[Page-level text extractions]
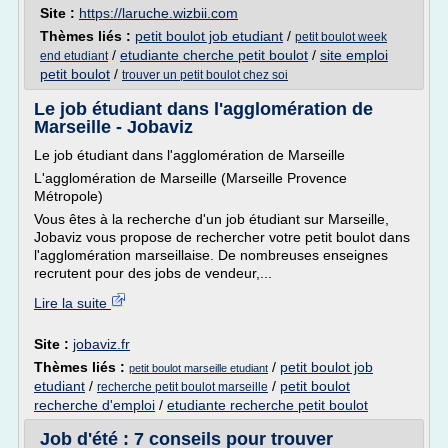
Site :
https://laruche.wizbii.com
Thèmes liés :
petit boulot job etudiant
/
petit boulot week
/
etudiante cherche petit boulot
/
site emploi
end etudiant
petit boulot
/
trouver un petit boulot chez soi
Le job étudiant dans l'agglomération de
Marseille - Jobaviz
Le job étudiant dans l'agglomération de Marseille
L'agglomération de Marseille (Marseille Provence
Métropole)
Vous êtes à la recherche d'un job étudiant sur Marseille,
Jobaviz vous propose de rechercher votre petit boulot dans
l'agglomération marseillaise. De nombreuses enseignes
recrutent pour des jobs de vendeur,...
Lire la suite
Site :
jobaviz.fr
Thèmes liés :
/
petit boulot job
petit boulot marseille etudiant
etudiant
/
/
petit boulot
recherche petit boulot marseille
recherche d'emploi
/
etudiante recherche petit boulot
Job d'été : 7 conseils pour trouver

• Exercise aim:
Exactly the lines from the one containing "recherche petit boulot marseille" to the final line of the data, both included, should be printed, and nothing more.

• Result of the task:
recherche petit boulot marseille
recherche d'emploi
/
etudiante recherche petit boulot
Job d'été : 7 conseils pour trouver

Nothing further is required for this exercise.